(THE DATA Opens)

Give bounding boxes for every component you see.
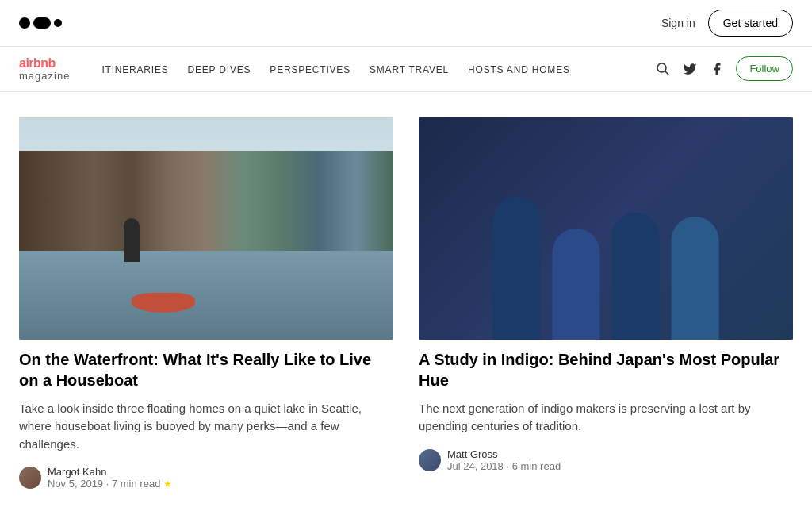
author-name-indigo[interactable]: Matt Gross (447, 448, 561, 460)
twitter-icon[interactable] (682, 61, 698, 77)
article-image-houseboat[interactable] (19, 117, 393, 340)
nav-item-itineraries[interactable]: ITINERARIES (102, 62, 168, 76)
brand-logo[interactable]: airbnb magazine (19, 56, 70, 82)
brand-sub: magazine (19, 71, 70, 82)
article-title-indigo[interactable]: A Study in Indigo: Behind Japan's Most P… (419, 349, 793, 390)
indigo-figures (493, 197, 719, 340)
article-excerpt-indigo: The next generation of indigo makers is … (419, 400, 793, 436)
author-name-houseboat[interactable]: Margot Kahn (48, 466, 172, 478)
get-started-button[interactable]: Get started (708, 10, 793, 37)
sign-in-button[interactable]: Sign in (661, 17, 695, 29)
meta-date-houseboat: Nov 5, 2019 · 7 min read ★ (48, 478, 172, 490)
nav-item-smart-travel[interactable]: SMART TRAVEL (370, 62, 449, 76)
author-avatar-matt (419, 449, 441, 471)
top-bar-right: Sign in Get started (661, 10, 793, 37)
indigo-person-3 (612, 213, 660, 340)
brand-name: airbnb (19, 56, 70, 71)
articles-container: On the Waterfront: What It's Really Like… (0, 92, 812, 515)
meta-date-indigo: Jul 24, 2018 · 6 min read (447, 460, 561, 472)
nav-right: Follow (655, 56, 793, 81)
indigo-person-1 (493, 197, 541, 340)
top-bar: Sign in Get started (0, 0, 812, 47)
article-meta-houseboat: Margot Kahn Nov 5, 2019 · 7 min read ★ (19, 466, 393, 490)
nav-bar: airbnb magazine ITINERARIES DEEP DIVES P… (0, 47, 812, 92)
article-title-houseboat[interactable]: On the Waterfront: What It's Really Like… (19, 349, 393, 390)
meta-info-houseboat: Margot Kahn Nov 5, 2019 · 7 min read ★ (48, 466, 172, 490)
search-icon[interactable] (655, 61, 671, 77)
medium-logo[interactable] (19, 17, 62, 29)
scene-water (19, 251, 393, 340)
article-card-indigo: A Study in Indigo: Behind Japan's Most P… (419, 117, 793, 490)
article-meta-indigo: Matt Gross Jul 24, 2018 · 6 min read (419, 448, 793, 472)
medium-dot-large (19, 17, 30, 29)
follow-button[interactable]: Follow (736, 56, 793, 81)
nav-item-perspectives[interactable]: PERSPECTIVES (270, 62, 350, 76)
facebook-icon[interactable] (709, 61, 725, 77)
article-excerpt-houseboat: Take a look inside three floating homes … (19, 400, 393, 454)
nav-links: ITINERARIES DEEP DIVES PERSPECTIVES SMAR… (102, 62, 630, 76)
nav-item-hosts-and-homes[interactable]: HOSTS AND HOMES (468, 62, 570, 76)
article-card-houseboat: On the Waterfront: What It's Really Like… (19, 117, 393, 490)
svg-line-1 (665, 71, 669, 75)
medium-dot-m (33, 17, 51, 29)
nav-item-deep-dives[interactable]: DEEP DIVES (188, 62, 251, 76)
medium-dot-small (54, 19, 62, 27)
scene-boat (132, 293, 195, 313)
featured-star: ★ (163, 478, 172, 490)
article-image-indigo[interactable] (419, 117, 793, 340)
author-avatar-margot (19, 467, 41, 489)
scene-figure (124, 218, 140, 262)
indigo-person-4 (672, 217, 719, 340)
indigo-person-2 (553, 229, 600, 340)
meta-info-indigo: Matt Gross Jul 24, 2018 · 6 min read (447, 448, 561, 472)
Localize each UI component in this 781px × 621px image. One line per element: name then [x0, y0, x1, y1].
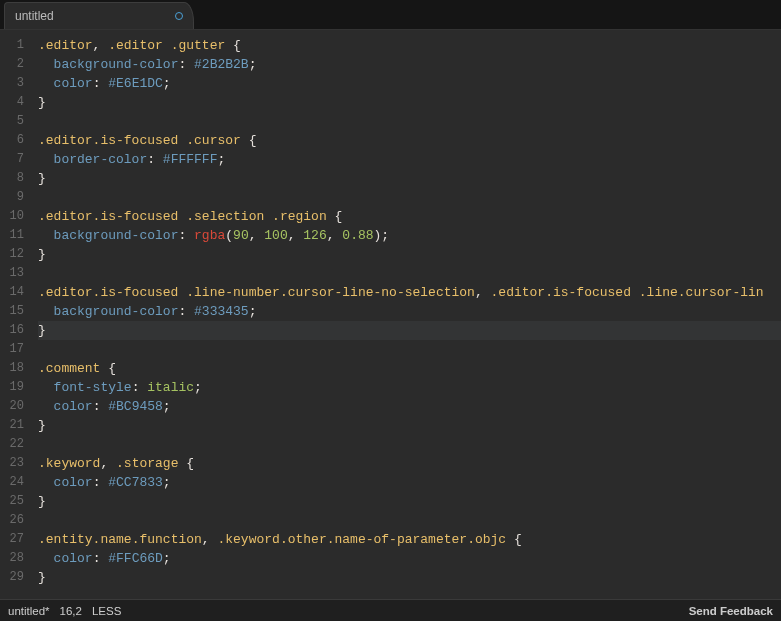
line-number: 28	[0, 549, 24, 568]
code-line[interactable]	[38, 188, 781, 207]
line-number: 1	[0, 36, 24, 55]
line-number: 6	[0, 131, 24, 150]
line-number: 14	[0, 283, 24, 302]
code-line[interactable]	[38, 112, 781, 131]
code-line[interactable]: background-color: #2B2B2B;	[38, 55, 781, 74]
modified-indicator-icon	[175, 12, 183, 20]
line-number: 11	[0, 226, 24, 245]
code-line[interactable]: .keyword, .storage {	[38, 454, 781, 473]
code-line[interactable]: color: #FFC66D;	[38, 549, 781, 568]
line-number: 20	[0, 397, 24, 416]
line-number: 27	[0, 530, 24, 549]
code-line[interactable]: }	[38, 416, 781, 435]
line-number: 25	[0, 492, 24, 511]
line-number: 26	[0, 511, 24, 530]
line-number: 21	[0, 416, 24, 435]
line-number: 10	[0, 207, 24, 226]
line-number-gutter: 1234567891011121314151617181920212223242…	[0, 30, 30, 599]
line-number: 22	[0, 435, 24, 454]
code-line[interactable]: color: #BC9458;	[38, 397, 781, 416]
code-line[interactable]: color: #CC7833;	[38, 473, 781, 492]
code-line[interactable]	[38, 264, 781, 283]
line-number: 23	[0, 454, 24, 473]
line-number: 4	[0, 93, 24, 112]
code-line[interactable]	[38, 340, 781, 359]
line-number: 24	[0, 473, 24, 492]
code-line[interactable]: }	[38, 568, 781, 587]
tab-title: untitled	[15, 9, 175, 23]
line-number: 3	[0, 74, 24, 93]
line-number: 9	[0, 188, 24, 207]
code-line[interactable]: color: #E6E1DC;	[38, 74, 781, 93]
code-line[interactable]: font-style: italic;	[38, 378, 781, 397]
line-number: 16	[0, 321, 24, 340]
line-number: 8	[0, 169, 24, 188]
code-line[interactable]: }	[38, 169, 781, 188]
code-line[interactable]: background-color: rgba(90, 100, 126, 0.8…	[38, 226, 781, 245]
status-cursor-position[interactable]: 16,2	[60, 605, 82, 617]
code-line[interactable]	[38, 435, 781, 454]
code-line[interactable]: .comment {	[38, 359, 781, 378]
line-number: 7	[0, 150, 24, 169]
code-line[interactable]: border-color: #FFFFFF;	[38, 150, 781, 169]
line-number: 18	[0, 359, 24, 378]
line-number: 17	[0, 340, 24, 359]
code-line[interactable]: }	[38, 492, 781, 511]
code-line[interactable]: .editor.is-focused .line-number.cursor-l…	[38, 283, 781, 302]
tab-bar: untitled	[0, 0, 781, 30]
code-line[interactable]: .editor.is-focused .selection .region {	[38, 207, 781, 226]
line-number: 29	[0, 568, 24, 587]
file-tab[interactable]: untitled	[4, 2, 194, 29]
line-number: 12	[0, 245, 24, 264]
code-line[interactable]	[38, 511, 781, 530]
line-number: 19	[0, 378, 24, 397]
code-area[interactable]: .editor, .editor .gutter { background-co…	[30, 30, 781, 599]
status-filename[interactable]: untitled*	[8, 605, 50, 617]
code-line[interactable]: background-color: #333435;	[38, 302, 781, 321]
code-line[interactable]: .editor, .editor .gutter {	[38, 36, 781, 55]
line-number: 2	[0, 55, 24, 74]
line-number: 5	[0, 112, 24, 131]
code-line[interactable]: }	[38, 93, 781, 112]
send-feedback-link[interactable]: Send Feedback	[689, 605, 773, 617]
editor[interactable]: 1234567891011121314151617181920212223242…	[0, 30, 781, 599]
code-line[interactable]: .entity.name.function, .keyword.other.na…	[38, 530, 781, 549]
code-line[interactable]: }	[38, 321, 781, 340]
line-number: 15	[0, 302, 24, 321]
code-line[interactable]: .editor.is-focused .cursor {	[38, 131, 781, 150]
status-bar: untitled* 16,2 LESS Send Feedback	[0, 599, 781, 621]
status-grammar[interactable]: LESS	[92, 605, 121, 617]
line-number: 13	[0, 264, 24, 283]
code-line[interactable]: }	[38, 245, 781, 264]
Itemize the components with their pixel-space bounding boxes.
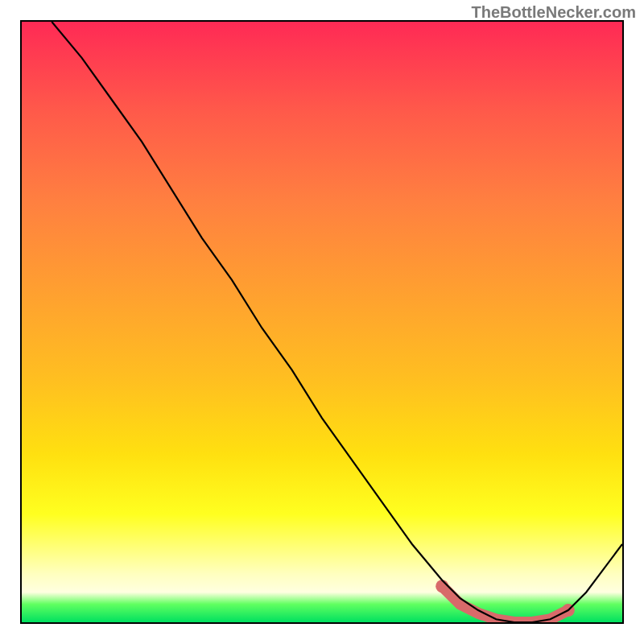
chart-svg — [22, 22, 622, 622]
chart-plot-area — [20, 20, 624, 624]
attribution-text: TheBottleNecker.com — [471, 3, 636, 22]
highlight-dot — [436, 580, 448, 592]
bottleneck-curve-path — [52, 22, 622, 622]
highlight-band-path — [442, 586, 568, 622]
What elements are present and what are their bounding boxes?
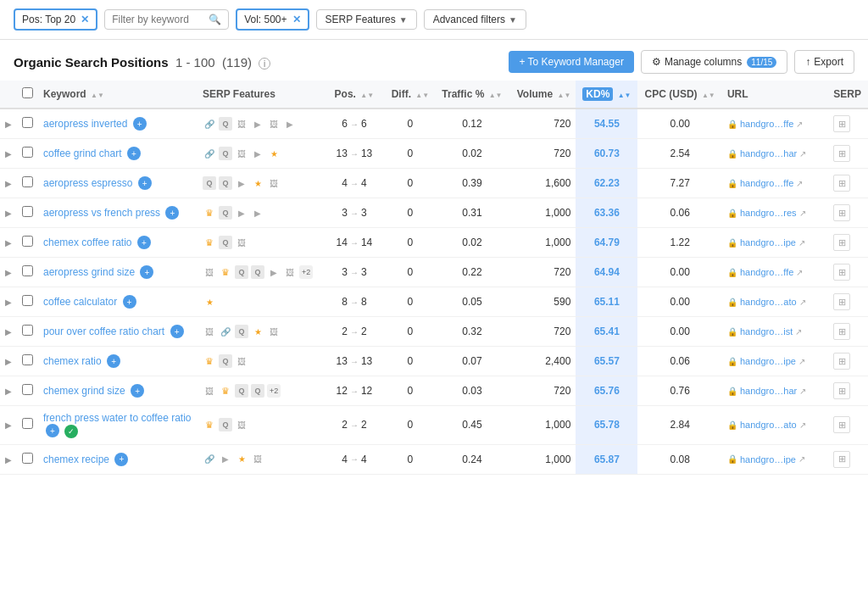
keyword-link[interactable]: aeropress grind size (43, 266, 135, 278)
add-keyword-icon[interactable]: + (140, 265, 153, 279)
keyword-link[interactable]: coffee grind chart (43, 148, 122, 159)
expand-arrow[interactable]: ▶ (5, 238, 12, 248)
row-checkbox[interactable] (22, 176, 33, 187)
th-serp-features[interactable]: SERP Features (198, 81, 323, 109)
add-keyword-icon[interactable]: + (165, 206, 179, 220)
add-keyword-icon[interactable]: + (133, 117, 147, 131)
add-keyword-icon[interactable]: + (114, 453, 128, 466)
external-link-icon[interactable]: ↗ (796, 179, 803, 188)
th-traffic[interactable]: Traffic % ▲▼ (435, 81, 509, 109)
row-checkbox[interactable] (22, 384, 33, 395)
checkbox-cell[interactable] (17, 347, 38, 376)
add-keyword-icon[interactable]: + (46, 424, 59, 437)
expand-arrow[interactable]: ▶ (5, 357, 12, 366)
serp-grid-icon[interactable]: ⊞ (833, 382, 850, 399)
serp-grid-icon[interactable]: ⊞ (833, 293, 850, 310)
info-icon[interactable]: i (259, 58, 270, 70)
external-link-icon[interactable]: ↗ (798, 454, 805, 464)
keyword-link[interactable]: chemex ratio (43, 355, 102, 367)
th-volume[interactable]: Volume ▲▼ (509, 81, 576, 109)
expand-arrow[interactable]: ▶ (5, 179, 12, 188)
expand-arrow[interactable]: ▶ (5, 298, 12, 307)
vol-filter-tag[interactable]: Vol: 500+ ✕ (236, 8, 309, 31)
volume-sort[interactable]: ▲▼ (558, 92, 571, 99)
add-keyword-icon[interactable]: + (137, 236, 151, 249)
checkbox-cell[interactable] (17, 317, 38, 347)
th-serp2[interactable]: SERP (828, 81, 868, 109)
checkbox-cell[interactable] (17, 376, 38, 406)
keyword-link[interactable]: chemex coffee ratio (43, 237, 132, 248)
add-keyword-icon[interactable]: + (131, 384, 144, 398)
expand-arrow[interactable]: ▶ (5, 268, 12, 277)
th-kd[interactable]: KD% ▲▼ (576, 81, 637, 109)
traffic-sort[interactable]: ▲▼ (489, 92, 503, 99)
row-checkbox[interactable] (22, 354, 33, 365)
keyword-link[interactable]: chemex grind size (43, 385, 125, 397)
add-keyword-icon[interactable]: + (127, 147, 141, 160)
manage-columns-button[interactable]: ⚙ Manage columns 11/15 (641, 50, 787, 74)
external-link-icon[interactable]: ↗ (796, 120, 803, 129)
serp-features-filter[interactable]: SERP Features ▼ (316, 9, 417, 30)
row-checkbox[interactable] (22, 265, 33, 276)
row-checkbox[interactable] (22, 147, 33, 158)
pos-sort[interactable]: ▲▼ (360, 92, 374, 99)
expand-arrow[interactable]: ▶ (5, 209, 12, 218)
checkbox-cell[interactable] (17, 169, 38, 198)
keyword-sort[interactable]: ▲▼ (91, 92, 104, 99)
select-all-checkbox[interactable] (22, 87, 33, 98)
keyword-link[interactable]: aeropress espresso (43, 177, 132, 189)
external-link-icon[interactable]: ↗ (799, 420, 806, 430)
keyword-link[interactable]: chemex recipe (43, 453, 109, 465)
keyword-link[interactable]: coffee calculator (43, 296, 117, 308)
serp-grid-icon[interactable]: ⊞ (833, 115, 850, 132)
add-keyword-icon[interactable]: + (123, 295, 136, 309)
keyword-filter-input[interactable] (112, 14, 205, 25)
pos-filter-tag[interactable]: Pos: Top 20 ✕ (14, 8, 97, 31)
row-checkbox[interactable] (22, 453, 33, 464)
external-link-icon[interactable]: ↗ (795, 327, 802, 337)
row-checkbox[interactable] (22, 117, 33, 128)
keyword-link[interactable]: aeropress inverted (43, 118, 127, 130)
checkbox-cell[interactable] (17, 258, 38, 287)
checkbox-cell[interactable] (17, 198, 38, 228)
expand-arrow[interactable]: ▶ (5, 387, 12, 396)
serp-grid-icon[interactable]: ⊞ (833, 175, 850, 192)
serp-grid-icon[interactable]: ⊞ (833, 204, 850, 221)
checkbox-cell[interactable] (17, 406, 38, 445)
external-link-icon[interactable]: ↗ (799, 298, 806, 307)
row-checkbox[interactable] (22, 236, 33, 247)
vol-filter-close[interactable]: ✕ (292, 14, 301, 25)
external-link-icon[interactable]: ↗ (799, 209, 806, 218)
th-url[interactable]: URL (722, 81, 828, 109)
keyword-link[interactable]: pour over coffee ratio chart (43, 326, 164, 337)
checkbox-cell[interactable] (17, 287, 38, 317)
add-keyword-icon[interactable]: + (170, 325, 184, 338)
cpc-sort[interactable]: ▲▼ (702, 92, 715, 99)
expand-arrow[interactable]: ▶ (5, 120, 12, 129)
serp-grid-icon[interactable]: ⊞ (833, 323, 850, 340)
row-checkbox[interactable] (22, 206, 33, 217)
row-checkbox[interactable] (22, 325, 33, 336)
serp-grid-icon[interactable]: ⊞ (833, 353, 850, 370)
external-link-icon[interactable]: ↗ (798, 238, 805, 248)
expand-arrow[interactable]: ▶ (5, 327, 12, 337)
keyword-link[interactable]: aeropress vs french press (43, 207, 160, 219)
th-diff[interactable]: Diff. ▲▼ (385, 81, 435, 109)
checkbox-cell[interactable] (17, 109, 38, 139)
serp-grid-icon[interactable]: ⊞ (833, 145, 850, 162)
th-pos[interactable]: Pos. ▲▼ (323, 81, 385, 109)
row-checkbox[interactable] (22, 418, 33, 429)
serp-grid-icon[interactable]: ⊞ (833, 264, 850, 281)
serp-grid-icon[interactable]: ⊞ (833, 416, 850, 433)
add-keyword-icon[interactable]: + (138, 176, 152, 190)
to-keyword-manager-button[interactable]: + To Keyword Manager (509, 51, 634, 73)
expand-arrow[interactable]: ▶ (5, 149, 12, 159)
th-checkbox[interactable] (17, 81, 38, 109)
checkbox-cell[interactable] (17, 228, 38, 258)
serp-grid-icon[interactable]: ⊞ (833, 451, 850, 468)
row-checkbox[interactable] (22, 295, 33, 306)
expand-arrow[interactable]: ▶ (5, 420, 12, 430)
checkbox-cell[interactable] (17, 444, 38, 474)
th-keyword[interactable]: Keyword ▲▼ (38, 81, 198, 109)
th-cpc[interactable]: CPC (USD) ▲▼ (637, 81, 721, 109)
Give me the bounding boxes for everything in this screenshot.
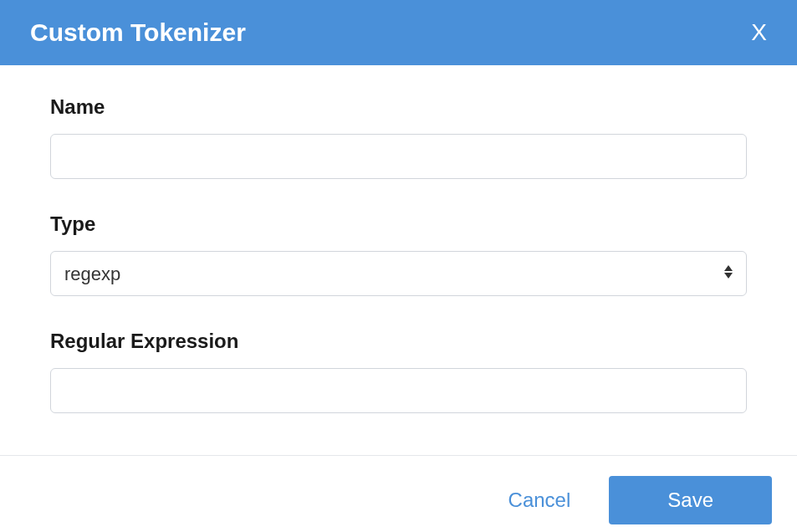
- name-input[interactable]: [50, 134, 747, 179]
- type-select-wrapper: regexp: [50, 251, 747, 296]
- modal-header: Custom Tokenizer X: [0, 0, 797, 65]
- close-button[interactable]: X: [746, 19, 772, 46]
- modal-body: Name Type regexp Regular Expression: [0, 65, 797, 455]
- regex-input[interactable]: [50, 368, 747, 413]
- cancel-button[interactable]: Cancel: [502, 478, 578, 522]
- type-label: Type: [50, 212, 747, 236]
- form-group-regex: Regular Expression: [50, 330, 747, 413]
- name-label: Name: [50, 95, 747, 119]
- type-select[interactable]: regexp: [50, 251, 747, 296]
- regex-label: Regular Expression: [50, 330, 747, 353]
- form-group-type: Type regexp: [50, 212, 747, 296]
- form-group-name: Name: [50, 95, 747, 179]
- modal-title: Custom Tokenizer: [30, 18, 246, 47]
- modal-footer: Cancel Save: [0, 455, 797, 532]
- save-button[interactable]: Save: [609, 476, 772, 524]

(THE DATA Closes)

** TRY IT **
Each line of the entries above that has the word "Custom" is to be copied.

** TASK ANSWER **
- modal-header: Custom Tokenizer X: [0, 0, 797, 65]
- modal-title: Custom Tokenizer: [30, 18, 246, 47]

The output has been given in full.